Enron whistle blower warns of potential consequences

Sherron Watkins keynote speaker at Beyond Rubies conference in Cedar Rapids

Sherron Watkins, former Enron vice president and keynote presenter at Beyond Rubies, Kirkwood Community College . (Court
Sherron Watkins, former Enron vice president and keynote presenter at Beyond Rubies, Kirkwood Community College . (Courtesy photo)

If Sherron Watkins had to do it all over again, the former Enron executive still would have warned then-CEO Kenneth Lay  about the company's accounting irregularities — but she would not have done it alone.

"I was naive and optimistic because I was talking about problems that had happened under his (Lay's) watch as chairman and CEO," said Watkins in advance of her keynote speech for the Beyond Rubies conference next week at the Kirkwood Center.

"I kept thinking, 'He's really getting bad advice from people who were trying to cover their behind.' But the reality was that's what he really wanted to hear and he was gravitating toward that.

"I wish I had taken a breath and had more people go with me who had voiced similar concerns.
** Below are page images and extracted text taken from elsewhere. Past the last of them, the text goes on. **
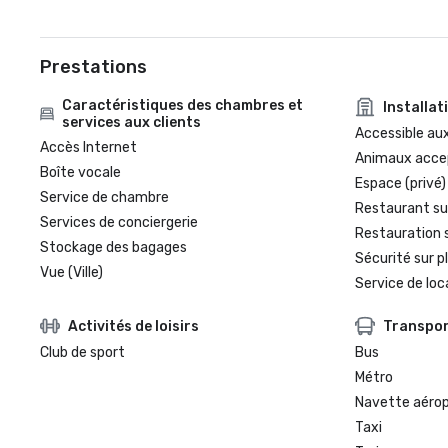
Prestations
Caractéristiques des chambres et
Installat
services aux clients
Accessible aux
Accès Internet
Animaux acce
Boîte vocale
Espace (privé)
Service de chambre
Restaurant su
Services de conciergerie
Restauration 
Stockage des bagages
Sécurité sur p
Vue (Ville)
Service de loc
Activités de loisirs
Transpo
Club de sport
Bus
Métro
Navette aéro
Taxi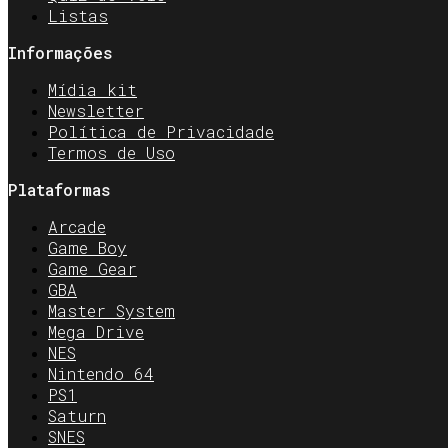
Listas
Informações
Mídia kit
Newsletter
Política de Privacidade
Termos de Uso
Plataformas
Arcade
Game Boy
Game Gear
GBA
Master System
Mega Drive
NES
Nintendo 64
PS1
Saturn
SNES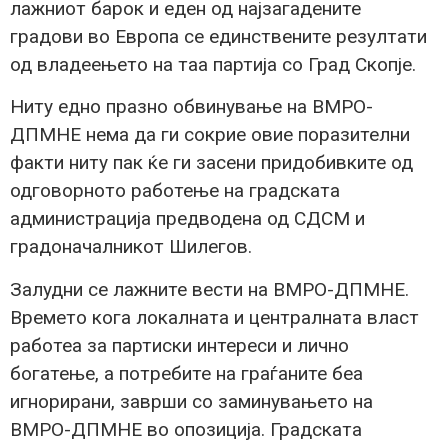
лажниот барок и еден од најзагадените
градови во Европа се единствените резултати
од владеењето на таа партија со Град Скопје.
Ниту едно празно обвинување на ВМРО-
ДПМНЕ нема да ги сокрие овие поразителни
факти ниту пак ќе ги засени придобивките од
одговорното работење на градската
администрација предводена од СДСМ и
градоначалникот Шилегов.
Залудни се лажните вести на ВМРО-ДПМНЕ.
Времето кога локалната и централната власт
работеa за партиски интереси и лично
богатење, а потребите на граѓаните беа
игнорирани, заврши со заминувањето на
ВМРО-ДПМНЕ во опозиција. Градската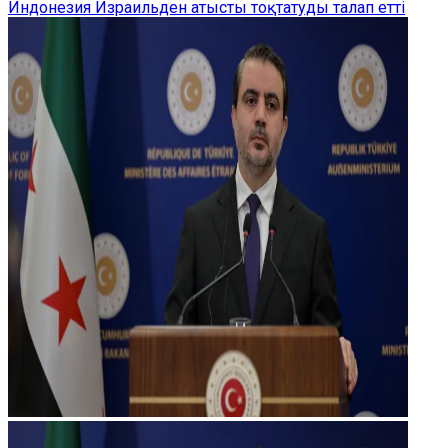
Индонезия Израильден атысты тоқтатуды талап етті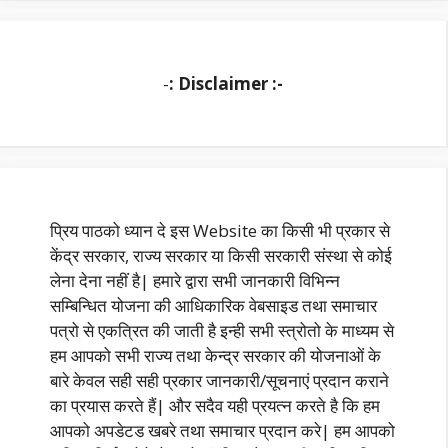
-
: Disclaimer :-
प्रिय पाठको ध्यान दे इस Website का किसी भी प्रकार से
केंद्र सरकार, राज्य सरकार या किसी सरकारी संस्था से कोई
लेना देना नहीं है| हमारे द्वारा सभी जानकारी विभिन्न
सम्बिन्धित योजना की आधिकारिक वेबसाइड तथा समाचार
पत्रो से एकत्रित की जाती है इन्ही सभी स्त्रोतो के माध्यम से
हम आपको सभी राज्य तथा केन्द्र सरकार की योजनाओं के
बारे केवल सही सही प्रकार जानकारी/सूचनाएं प्रदान कराने
का प्रयास करते हैं| और सदैव यही प्रयत्न करते है कि हम
आपको अपडेटड खबरे तथा समाचार प्रदान करे| हम आपको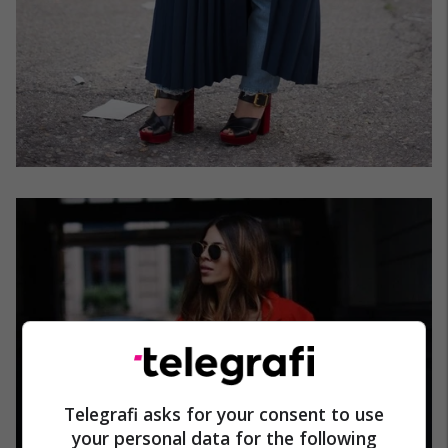
Telegrafi asks for your consent to use
your personal data for the following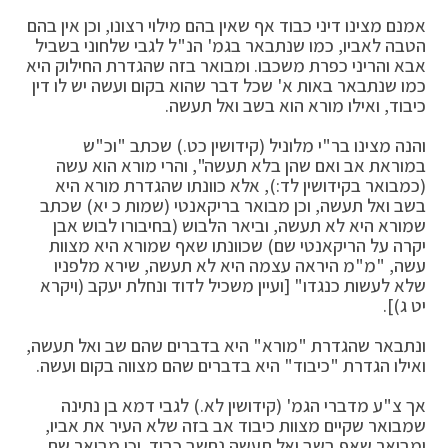
אמנם מצינו דיני כבוד אף שאין בהם מילוי רצונו, וכן אין בהם
הטבה לאביו, כמו שנתבאר בגמ' הנ"ל לגבי שלחוני בשביל
אבא והריני כפרת משכבו. ומבואר בזה שהגדרת החילוק היא
כמו שנתבאר באות א' שכל דבר שהוא בקום ועשה יש לו דין
כיבוד, ואילו מורא הוא בשב ואל תעשה.
והנה מצינו בר"י מלוניל (קידושין כט.) שכתב "וכ"ש
במוראת אב ואם שהן בלא תעשה", והרי מורא הוא עשה
(כמבואר בקידושין לד:), אלא כוונתו שהגדרת מורא היא
בשב ואל תעשה, וכן מבואר בריקאנטי (שמות כ יא) שכתב
שמורא היא לא תעשה, וביאר הלבוש (בחיבורו לבוש אבן
יקרה על הריקאנטי שם) שכוונתו שאף שמורא היא מצוות
עשה, "מ"מ היראה עצמה היא לא תעשה, שירא מלפניו
שלא לעשות כנגדו" [ועיין משכיל לדוד ונחלת יעקב (ויקרא
יט ג)].
ונתבאר שהגדרת "מורא" היא בדברים שהם שב ואל תעשה,
ואילו הגדרת "כיבוד" היא בדברים שהם מצווה בקום ועשה.
אך צ"ע מדברי הגמ' (קידושין לא.) לגבי דמא בן נתינה
שמבואר שקיים מצוות כיבוד אב בזה שלא העיר את אביו,
ומבואר שאף בשב ואל תעשה נחשב כבוד. וכן מבואר שם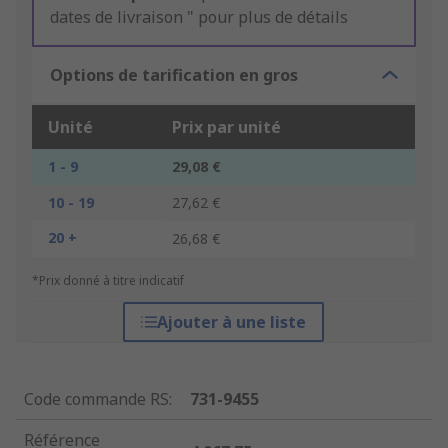
dates de livraison " pour plus de détails
Options de tarification en gros
Unité
Prix par unité
1 - 9
29,08 €
10 - 19
27,62 €
20 +
26,68 €
*Prix donné à titre indicatif
Ajouter à une liste
Code commande RS
:
731-9455
Référence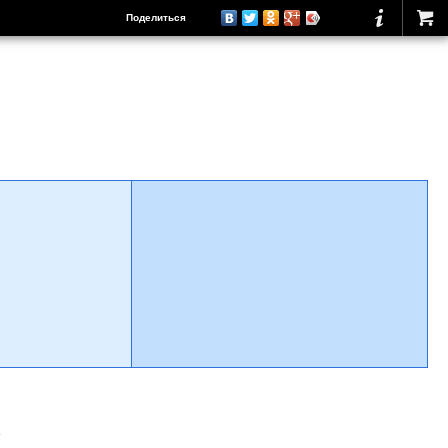
Поделиться
о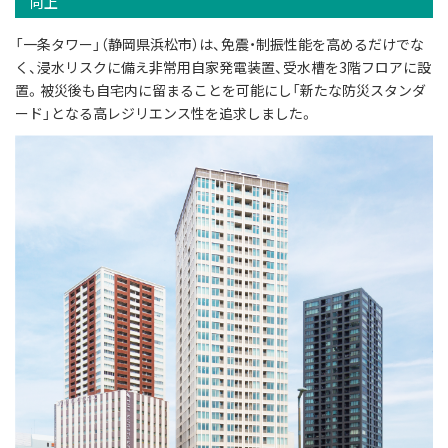
向上
「一条タワー」（静岡県浜松市）は、免震・制振性能を高めるだけでな
く、浸水リスクに備え非常用自家発電装置、受水槽を3階フロアに設
置。被災後も自宅内に留まることを可能にし「新たな防災スタンダ
ード」となる高レジリエンス性を追求しました。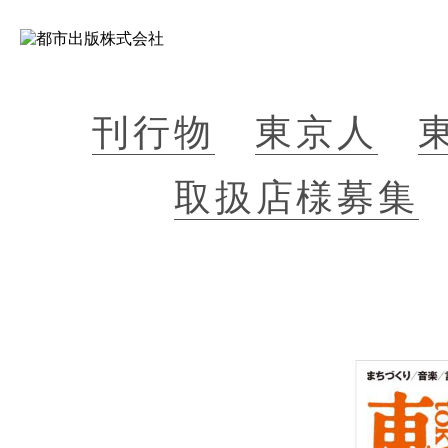
刊行物
東京人
取扱店様募集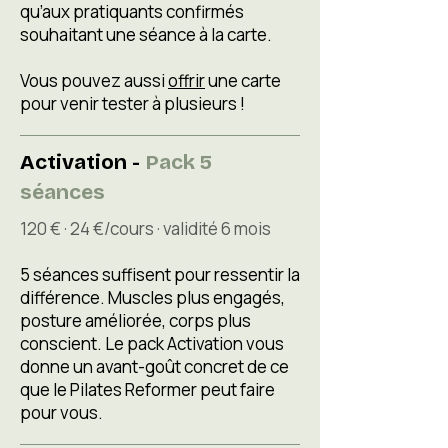
qu’aux pratiquants confirmés
souhaitant une séance à la carte.
Vous pouvez aussi
offrir
une carte
pour venir tester à plusieurs !
Activation -
Pack 5
séances
120 € · 24 €/cours · validité 6 mois
5 séances suffisent pour ressentir la
différence. Muscles plus engagés,
posture améliorée, corps plus
conscient. Le pack Activation vous
donne un avant-goût concret de ce
que le Pilates Reformer peut faire
pour vous.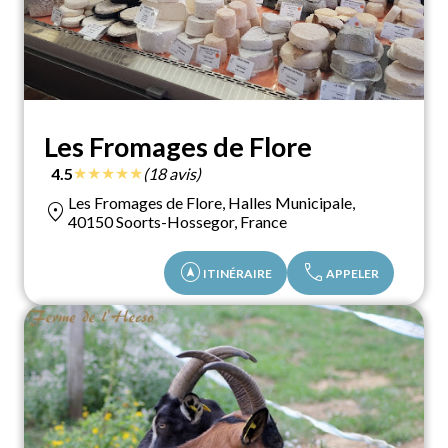
Les Fromages de Flore
★
★
★
★
★
4.5
(18 avis)
Les Fromages de Flore, Halles Municipale,
location_on
40150 Soorts-Hossegor, France
assistant_navigation
call
ITINÉRAIRE
APPELER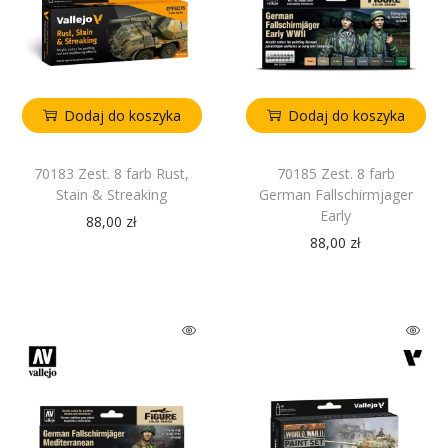
Dodaj do koszyka
Dodaj do koszyka
70183 Zest. 8 farb Rust,
70185 Zest. 8 farb
Stain & Streaking
German Fallschirmjager
Early
88,00
zł
88,00
zł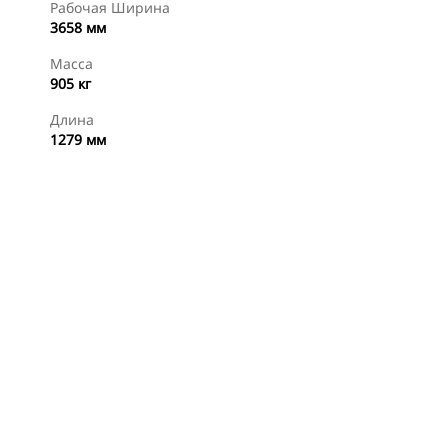
Рабочая Ширина
3658 мм
Масса
905 кг
Длина
1279 мм
менты
Осмотр
Купить Сейчас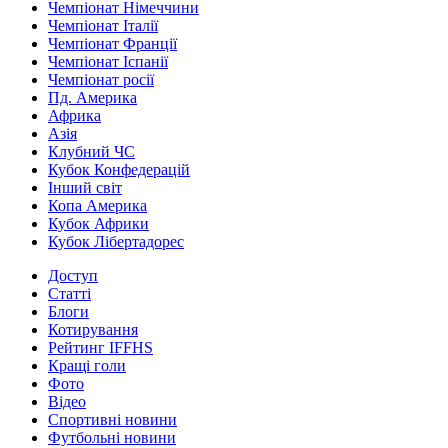
Чемпіонат Німеччини
Чемпіонат Італії
Чемпіонат Франції
Чемпіонат Іспанії
Чемпіонат росії
Пд. Америка
Африка
Азія
Клубний ЧС
Кубок Конфедерацій
Інший світ
Копа Америка
Кубок Африки
Кубок Лібертадорес
Доступ
Статті
Блоги
Котирування
Рейтинг IFFHS
Кращі голи
Фото
Відео
Спортивні новини
Футбольні новини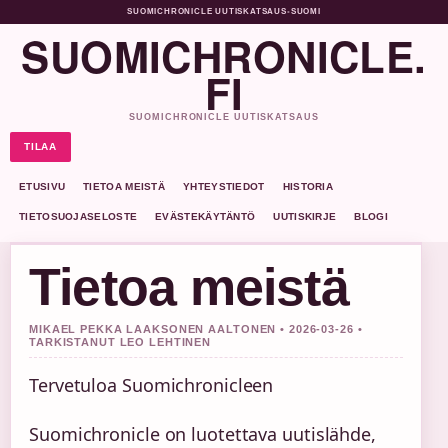
SUOMICHRONICLE UUTISKATSAUS
•
SUOMI
SUOMICHRONICLE.
FI
SUOMICHRONICLE UUTISKATSAUS
TILAA
ETUSIVU
TIETOA MEISTÄ
YHTEYSTIEDOT
HISTORIA
TIETOSUOJASELOSTE
EVÄSTEKÄYTÄNTÖ
UUTISKIRJE
BLOGI
Tietoa meistä
MIKAEL PEKKA LAAKSONEN AALTONEN • 2026-03-26 •
TARKISTANUT LEO LEHTINEN
Tervetuloa Suomichronicleen
Suomichronicle on luotettava uutislähde,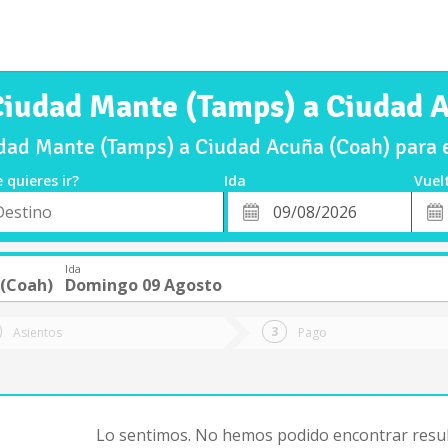
Ciudad Mante (Tamps) a Ciudad 
dad Mante (Tamps) a Ciudad Acuña (Coah) para
 quieres ir?
Ida
Vuel
*
Fech
o
Fecha
de
de
Vuel
Ida
Ida
 (Coah)
Domingo 09 Agosto
Asientos
Pago
Lo sentimos. No hemos podido encontrar resul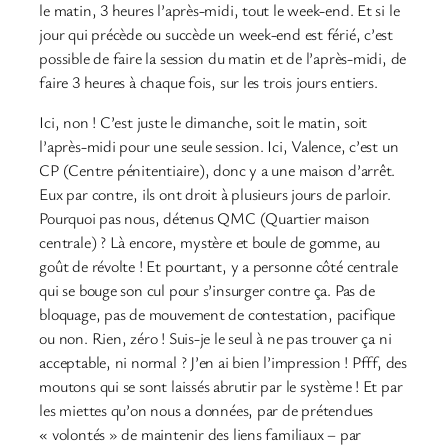
le matin, 3 heures l’après-midi, tout le week-end. Et si le
jour qui précède ou succède un week-end est férié, c’est
possible de faire la session du matin et de l’après-midi, de
faire 3 heures à chaque fois, sur les trois jours entiers.
Ici, non ! C’est juste le dimanche, soit le matin, soit
l’après-midi pour une seule session. Ici, Valence, c’est un
CP (Centre pénitentiaire), donc y a une maison d’arrêt.
Eux par contre, ils ont droit à plusieurs jours de parloir.
Pourquoi pas nous, détenus QMC (Quartier maison
centrale) ? Là encore, mystère et boule de gomme, au
goût de révolte ! Et pourtant, y a personne côté centrale
qui se bouge son cul pour s’insurger contre ça. Pas de
bloquage, pas de mouvement de contestation, pacifique
ou non. Rien, zéro ! Suis-je le seul à ne pas trouver ça ni
acceptable, ni normal ? J’en ai bien l’impression ! Pfff, des
moutons qui se sont laissés abrutir par le système ! Et par
les miettes qu’on nous a données, par de prétendues
« volontés » de maintenir des liens familiaux – par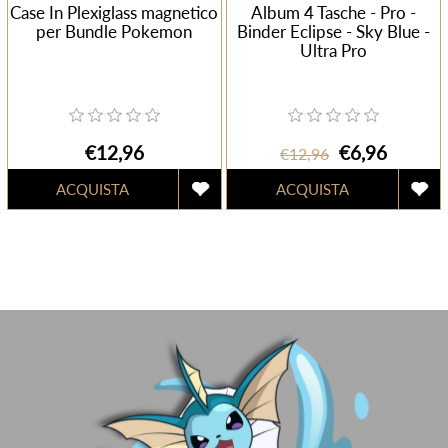
Case In Plexiglass magnetico
Album 4 Tasche - Pro -
per Bundle Pokemon
Binder Eclipse - Sky Blue -
Ultra Pro
€12,96
€6,96
€12,96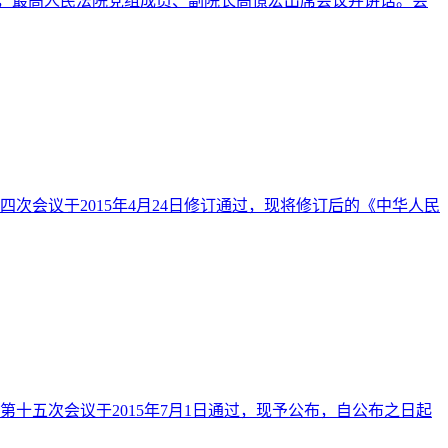
健，最高人民法院党组成员、副院长高憬宏出席会议并讲话。会
次会议于2015年4月24日修订通过，现将修订后的《中华人民
十五次会议于2015年7月1日通过，现予公布，自公布之日起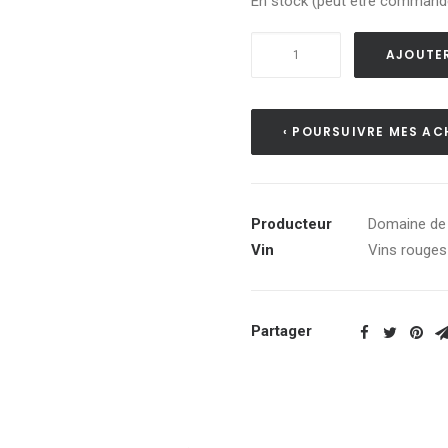
En stock (peut être command
quantité
AJOUTER
de
Bel
Air
‹ POURSUIVRE MES AC
2020
-
Côtes
Producteur
Domaine de
du
Vin
Vins rouges
Rhône
Villages
AOC
Partager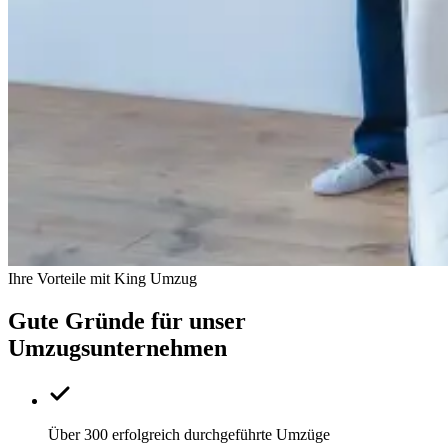
Ihre Vorteile mit King Umzug
Gute Gründe für unser
Umzugsunternehmen
Über 300 erfolgreich durchgeführte Umzüge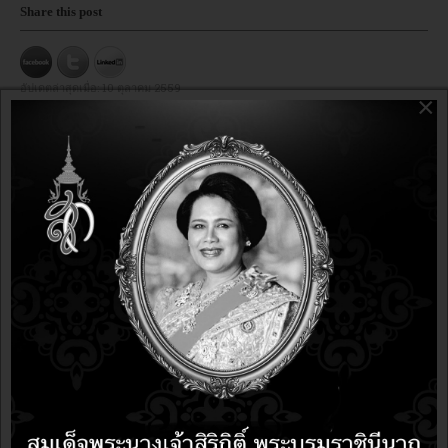
Share this post
อัปเดตล่าสุดเมื่อ:
10 ตุลาคม 2559
×
Libreoffice
bsa
opensource,
openoffice
Freedom,
Software,
YOU MAY ALSO LIKE:
ข่าวละเมิดลิขสิทธิ์
9 years 11 months ago
9 years 11 months ago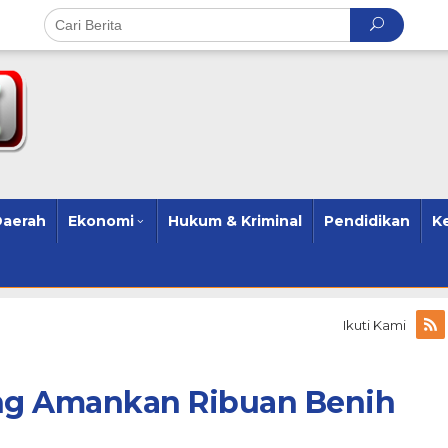
Daerah
Ekonomi
Hukum & Kriminal
Pendidikan
K
Ikuti Kami
ng Amankan Ribuan Benih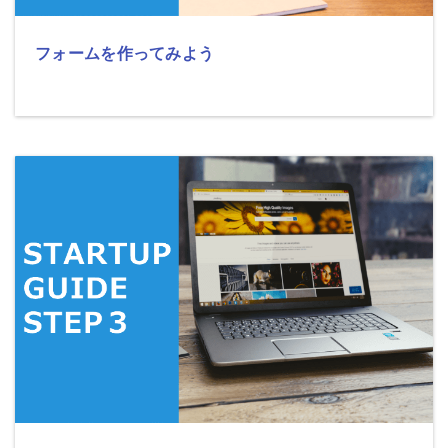
フォームを作ってみよう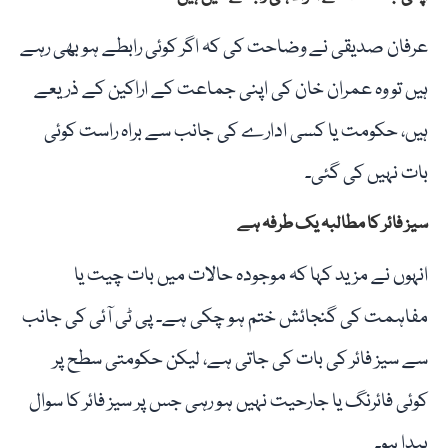
عرفان صدیقی نے وضاحت کی کہ اگر کوئی رابطے ہو بھی رہے
ہیں تو وہ عمران خان کی اپنی جماعت کے اراکین کے ذریعے
ہیں، حکومت یا کسی ادارے کی جانب سے براہ راست کوئی
بات نہیں کی گئی۔
سیز فائر کا مطالبہ یک طرفہ ہے
انہوں نے مزید کہا کہ موجودہ حالات میں بات چیت یا
مفاہمت کی گنجائش ختم ہو چکی ہے۔ پی ٹی آئی کی جانب
سے سیز فائر کی بات کی جاتی ہے، لیکن حکومتی سطح پر
کوئی فائرنگ یا جارحیت نہیں ہو رہی جس پر سیز فائر کا سوال
پیدا ہو۔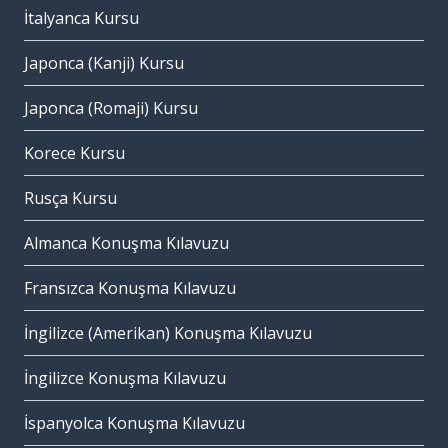
İtalyanca Kursu
Japonca (Kanji) Kursu
Japonca (Romaji) Kursu
Korece Kursu
Rusça Kursu
Almanca Konuşma Kılavuzu
Fransızca Konuşma Kılavuzu
İngilizce (Amerikan) Konuşma Kılavuzu
İngilizce Konuşma Kılavuzu
İspanyolca Konuşma Kılavuzu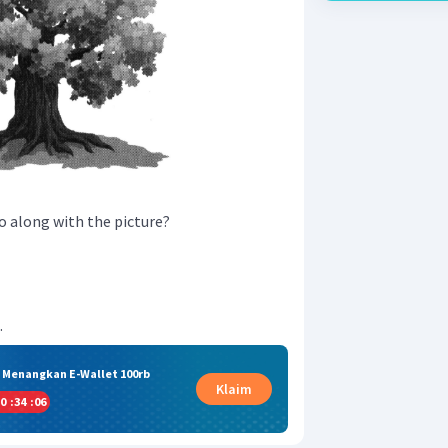
 along with the picture?
.
& Menangkan E-Wallet 100rb
Klaim
0
:
34
:
05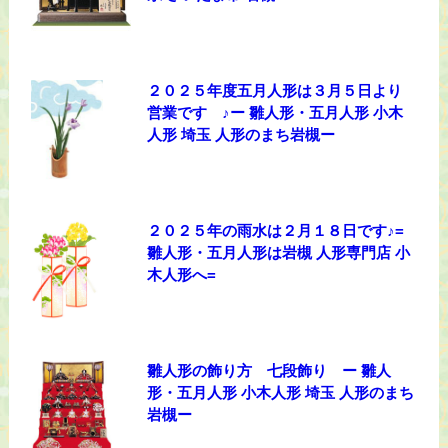
２０２５年度五月人形は３月５日より
営業です ♪ー 雛人形・五月人形 小木
人形 埼玉 人形のまち岩槻ー
２０２５年の雨水は２月１８日です♪=
雛人形・五月人形は岩槻 人形専門店 小
木人形へ=
雛人形の飾り方 七段飾り ー 雛人
形・五月人形 小木人形 埼玉 人形のまち
岩槻ー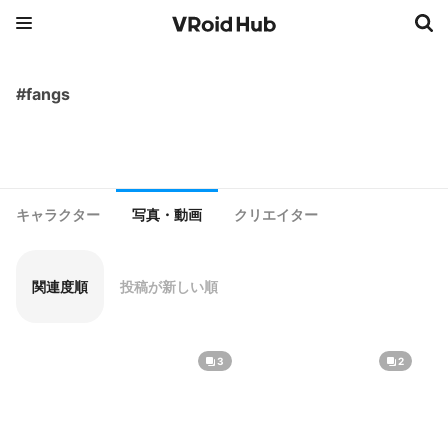
#fangs
キャラクター
写真・動画
クリエイター
関連度順
投稿が新しい順
3
2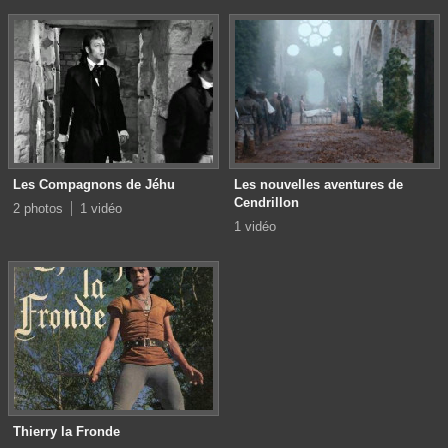
Les Compagnons de Jéhu
Les nouvelles aventures de
Cendrillon
2 photos
1 vidéo
1 vidéo
Thierry la Fronde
I think he was able to dismiss me as a lone voice, a lone opinion."

After discovering Enron's "off-the-books arrangements," Watkins, then an Enron vice president, sounded the alarm that led to the bankruptcy and demise of the Houston, Texas, energy giant. It also sent Lay and other Enron executives to prison.

Watkins, who was touted as the whistle blower, will bring her presentation, "The Courage of Your Convictions: Lessons of Enron and Ethical Corporate Leadership," to the  Beyond Rubies conference 1 to 2:15 p.m., Wednesday, March 27.

Watkins said anyone who decides to bring unethical or illegal practices within their company to light must be prepared for the potential consequences.

"If you want to have the courage of your convictions, you have to safeguard your reputation," Watkins said. "I could take the risk because I didn't have any skeletons in my closet.

"My peer group put things on their expenses accounts at Arthur Andersen (the company's outside accounting firm) and Enron that weren't appropriate. Their rationale was, 'Well, the company can't afford to pay me what I'm really worth, so they expect us to pad our expense reports.'

"It was common practice within Enron that if someone had done something to warrant firing, but it was 'sticky,' they would do a review of their expense reports. Usually they would find something egregious enough to justify firing them."

In her keynote, Watkins will share how small steps led to fraud and ethical issues at Enron, and what individual employees can do to avoid a similar slippery slope. She also will share her views on how to spot the warning signs of an erosion in values within an organization.

Watkins said the Government Accountability Project website at offers valuable information and advice for anyone considering blowing the whistle about irregularities or unethical behavior.

"Most people think they’ll do the right thing," Watkins said. "If you see unethical practices at your company, your career is forever changed. You’re either going along with it, or on the flipside, protesting, and be labeled a troublemaker."Be prepared for the consequences. You need to have a plan, and a backup plan."